La lumière filtrait à travers les rideaux de l'appartement. Alors à moins qu'elle n'ait oublié d'éteindre avant de partir, je savais qu'elle était chez elle. Depuis que nos chemins s'étaient recroisés, j'avais passé le plus clair de mon temps à l'éviter, à me trouver des excuses pour ne pas aller la voir et à probablement me torturer l'esprit un peu trop. Que pouvais-je dire après toutes ces années ? J'étais partie, certes c'était prévu et je ne regrettais pas. Mais j'étais partie avec de lourds secrets et surtout je n'avais jamais donné aucune nouvelle. J'aurais pu le faire... Qu'est-ce que ça coûtait d'envoyer un hibou ne serait-ce qu'une fois par an ? Rien.

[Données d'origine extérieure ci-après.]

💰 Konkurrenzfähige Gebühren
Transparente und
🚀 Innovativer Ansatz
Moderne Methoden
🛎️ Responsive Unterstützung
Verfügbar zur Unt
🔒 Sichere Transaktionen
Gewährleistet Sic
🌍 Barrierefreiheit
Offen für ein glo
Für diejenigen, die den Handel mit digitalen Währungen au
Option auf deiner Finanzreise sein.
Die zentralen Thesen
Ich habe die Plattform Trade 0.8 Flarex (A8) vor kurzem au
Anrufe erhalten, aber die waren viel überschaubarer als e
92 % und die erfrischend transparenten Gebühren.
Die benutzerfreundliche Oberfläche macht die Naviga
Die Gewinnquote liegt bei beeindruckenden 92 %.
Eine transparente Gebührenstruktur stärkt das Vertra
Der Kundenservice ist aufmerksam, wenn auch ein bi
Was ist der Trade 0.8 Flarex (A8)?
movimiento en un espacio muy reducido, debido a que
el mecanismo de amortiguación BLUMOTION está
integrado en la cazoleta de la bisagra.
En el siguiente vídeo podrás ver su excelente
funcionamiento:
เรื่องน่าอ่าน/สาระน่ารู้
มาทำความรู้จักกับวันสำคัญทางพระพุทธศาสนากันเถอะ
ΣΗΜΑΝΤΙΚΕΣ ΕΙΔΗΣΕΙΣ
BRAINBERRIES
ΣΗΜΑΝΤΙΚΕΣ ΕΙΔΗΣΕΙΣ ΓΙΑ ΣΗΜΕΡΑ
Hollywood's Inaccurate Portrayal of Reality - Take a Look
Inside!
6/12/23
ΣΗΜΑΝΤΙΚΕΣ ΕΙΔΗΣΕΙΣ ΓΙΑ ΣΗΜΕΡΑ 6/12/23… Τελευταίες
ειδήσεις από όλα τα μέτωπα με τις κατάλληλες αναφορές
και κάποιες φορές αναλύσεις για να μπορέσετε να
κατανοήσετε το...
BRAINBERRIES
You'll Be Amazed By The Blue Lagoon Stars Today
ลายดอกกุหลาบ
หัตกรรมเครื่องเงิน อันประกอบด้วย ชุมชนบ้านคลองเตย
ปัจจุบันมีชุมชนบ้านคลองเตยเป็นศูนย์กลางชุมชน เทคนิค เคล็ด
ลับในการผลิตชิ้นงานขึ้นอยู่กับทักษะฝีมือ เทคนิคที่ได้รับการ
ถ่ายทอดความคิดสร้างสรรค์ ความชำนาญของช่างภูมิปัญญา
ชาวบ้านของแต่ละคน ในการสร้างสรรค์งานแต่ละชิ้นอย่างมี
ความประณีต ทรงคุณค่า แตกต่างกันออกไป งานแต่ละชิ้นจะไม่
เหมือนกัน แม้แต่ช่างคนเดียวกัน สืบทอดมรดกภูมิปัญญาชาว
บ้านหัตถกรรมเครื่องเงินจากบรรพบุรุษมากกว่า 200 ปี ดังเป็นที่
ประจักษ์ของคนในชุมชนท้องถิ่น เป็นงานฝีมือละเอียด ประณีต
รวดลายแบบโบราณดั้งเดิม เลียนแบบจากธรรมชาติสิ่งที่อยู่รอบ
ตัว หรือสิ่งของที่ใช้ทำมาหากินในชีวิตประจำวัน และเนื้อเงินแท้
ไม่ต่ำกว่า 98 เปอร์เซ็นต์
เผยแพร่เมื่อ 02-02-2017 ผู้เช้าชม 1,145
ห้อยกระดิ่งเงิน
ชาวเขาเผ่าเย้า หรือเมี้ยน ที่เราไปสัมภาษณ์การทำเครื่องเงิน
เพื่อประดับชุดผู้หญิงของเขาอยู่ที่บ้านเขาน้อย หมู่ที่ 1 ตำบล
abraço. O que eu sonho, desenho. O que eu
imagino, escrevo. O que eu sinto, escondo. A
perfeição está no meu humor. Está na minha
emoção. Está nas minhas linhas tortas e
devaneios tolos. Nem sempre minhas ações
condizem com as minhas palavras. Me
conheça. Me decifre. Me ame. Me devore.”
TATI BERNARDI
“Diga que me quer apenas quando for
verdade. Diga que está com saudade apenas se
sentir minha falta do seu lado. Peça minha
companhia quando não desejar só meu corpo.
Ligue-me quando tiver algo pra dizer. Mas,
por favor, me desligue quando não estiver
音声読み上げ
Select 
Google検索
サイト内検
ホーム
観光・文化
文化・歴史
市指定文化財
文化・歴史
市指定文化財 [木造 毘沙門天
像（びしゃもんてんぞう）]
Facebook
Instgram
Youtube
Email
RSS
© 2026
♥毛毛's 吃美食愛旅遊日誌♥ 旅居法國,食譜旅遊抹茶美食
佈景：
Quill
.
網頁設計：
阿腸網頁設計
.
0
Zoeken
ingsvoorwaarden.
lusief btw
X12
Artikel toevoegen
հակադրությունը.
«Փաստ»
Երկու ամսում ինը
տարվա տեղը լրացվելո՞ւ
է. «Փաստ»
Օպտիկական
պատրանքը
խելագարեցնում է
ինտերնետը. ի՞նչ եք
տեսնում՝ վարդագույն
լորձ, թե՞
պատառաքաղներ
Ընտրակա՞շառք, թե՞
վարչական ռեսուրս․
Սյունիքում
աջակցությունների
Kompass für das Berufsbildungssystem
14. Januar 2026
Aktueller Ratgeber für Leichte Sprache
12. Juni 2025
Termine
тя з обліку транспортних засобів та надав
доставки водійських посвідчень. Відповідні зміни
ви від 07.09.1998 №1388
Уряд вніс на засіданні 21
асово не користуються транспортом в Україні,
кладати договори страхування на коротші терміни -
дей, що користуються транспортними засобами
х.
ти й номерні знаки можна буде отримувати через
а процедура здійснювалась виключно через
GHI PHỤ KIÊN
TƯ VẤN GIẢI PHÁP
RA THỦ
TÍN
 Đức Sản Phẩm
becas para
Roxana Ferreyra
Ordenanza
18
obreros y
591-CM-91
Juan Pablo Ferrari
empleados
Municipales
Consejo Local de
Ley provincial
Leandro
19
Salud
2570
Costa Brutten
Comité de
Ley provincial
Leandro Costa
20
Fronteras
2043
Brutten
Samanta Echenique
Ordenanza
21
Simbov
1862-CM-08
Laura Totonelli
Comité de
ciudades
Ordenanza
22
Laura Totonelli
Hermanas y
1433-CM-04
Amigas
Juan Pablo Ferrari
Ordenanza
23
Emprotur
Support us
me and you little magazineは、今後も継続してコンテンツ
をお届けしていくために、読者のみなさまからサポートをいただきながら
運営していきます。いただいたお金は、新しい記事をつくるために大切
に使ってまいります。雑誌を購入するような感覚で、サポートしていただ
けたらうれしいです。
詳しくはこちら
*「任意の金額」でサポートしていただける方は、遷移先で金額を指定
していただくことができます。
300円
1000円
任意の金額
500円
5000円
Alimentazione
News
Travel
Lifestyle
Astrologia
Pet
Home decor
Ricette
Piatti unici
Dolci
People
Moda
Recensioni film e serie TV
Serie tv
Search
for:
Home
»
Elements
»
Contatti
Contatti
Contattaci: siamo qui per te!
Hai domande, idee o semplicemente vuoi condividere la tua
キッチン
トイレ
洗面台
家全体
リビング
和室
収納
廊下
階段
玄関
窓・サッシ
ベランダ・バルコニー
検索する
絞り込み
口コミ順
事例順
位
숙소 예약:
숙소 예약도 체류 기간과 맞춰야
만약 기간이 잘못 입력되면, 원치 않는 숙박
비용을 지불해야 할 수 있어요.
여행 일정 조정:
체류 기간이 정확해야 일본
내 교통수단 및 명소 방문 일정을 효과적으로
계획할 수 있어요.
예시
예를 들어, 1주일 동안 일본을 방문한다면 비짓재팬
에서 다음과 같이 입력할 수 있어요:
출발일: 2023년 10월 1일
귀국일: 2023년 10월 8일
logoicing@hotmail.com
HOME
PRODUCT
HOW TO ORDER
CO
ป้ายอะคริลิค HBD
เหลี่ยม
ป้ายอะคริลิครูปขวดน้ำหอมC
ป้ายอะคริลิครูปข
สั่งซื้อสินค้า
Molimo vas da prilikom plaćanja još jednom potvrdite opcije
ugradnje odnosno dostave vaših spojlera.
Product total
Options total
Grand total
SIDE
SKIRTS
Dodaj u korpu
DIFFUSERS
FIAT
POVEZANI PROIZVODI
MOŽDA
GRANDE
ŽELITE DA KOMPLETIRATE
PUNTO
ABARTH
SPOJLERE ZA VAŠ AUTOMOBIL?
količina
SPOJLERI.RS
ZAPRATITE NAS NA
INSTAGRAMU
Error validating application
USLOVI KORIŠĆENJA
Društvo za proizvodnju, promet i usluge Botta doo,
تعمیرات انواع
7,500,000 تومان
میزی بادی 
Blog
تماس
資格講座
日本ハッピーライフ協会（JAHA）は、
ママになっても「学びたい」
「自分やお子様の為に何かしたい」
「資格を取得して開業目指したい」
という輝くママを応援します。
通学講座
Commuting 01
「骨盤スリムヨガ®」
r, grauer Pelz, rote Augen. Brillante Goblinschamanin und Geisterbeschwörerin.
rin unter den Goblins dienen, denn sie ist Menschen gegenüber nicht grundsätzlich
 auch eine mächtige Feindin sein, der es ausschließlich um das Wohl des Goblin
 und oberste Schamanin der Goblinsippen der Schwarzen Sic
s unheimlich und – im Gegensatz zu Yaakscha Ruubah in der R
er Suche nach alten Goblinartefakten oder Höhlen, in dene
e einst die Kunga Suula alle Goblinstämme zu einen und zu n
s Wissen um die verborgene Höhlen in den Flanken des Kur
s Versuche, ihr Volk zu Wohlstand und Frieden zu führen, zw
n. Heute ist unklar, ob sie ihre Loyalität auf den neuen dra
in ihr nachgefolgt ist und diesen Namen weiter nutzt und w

Plusieurs fois j'avais saisi ma plume pour raconter des aventures, sans doute moins édulcorées que celles que je vivais vraiment, mais juste de quoi donner un signe. Plusieurs fois j'étais restée devant mon bout de parchemin à me demander comment commencer ces fichues lettres. Et plusieurs fois j'avais déchiré les parchemins, et remplis le sol de lettres froissées. Et le temps avait passé, et ma volonté de donner un seul signe de vie à mes anciens camarades s'était finalement dissipée. J'étais pourtant de celles qui accordaient de l'importance à l'amitié, mais il y a des événements qui vous transforment à jamais.
Je n'avais jamais pu admettre à quel point j'avais pu être irresponsable, jamais. J'étais un peu trop fière pour cela. Alors, raconter ce qui m'était arrivé m'était impossible. Et écrire des inepties sur mes voyages, c'était de l'hypocrisie. J'étais bien des choses et j'avais bien des défauts, mais je n'avais jamais été une hypocrite avec mes amis. Le silence valait-il mieux que des mensonges ? C'était ce que je pensais. Et voilà comment il s'était écoulé près de dix-sept ans sans que nous nous croisions, sans que nous échangions un seul mot.
Et je me tenais là, enfin prête à rompre ce silence qui me pesait. Il était temps, je pense de briser la glace, peut-être de soulager un peu de ma conscience avec celle qui avait un jour été une de mes plus proches amies. Une de celles qui m'avaient sans doute le mieux connue. Avais-je tant changé ? Avait-elle changé ? Au point que nous serions comme deux inconnues qui se redécouvrent ? Aurions-nous des choses à nous dire ? Dix-sept ans, ce n'était pas rien. Je me demandais si nous saurions nous parler comme autrefois ou si finalement nous ne saurions quoi nous raconter.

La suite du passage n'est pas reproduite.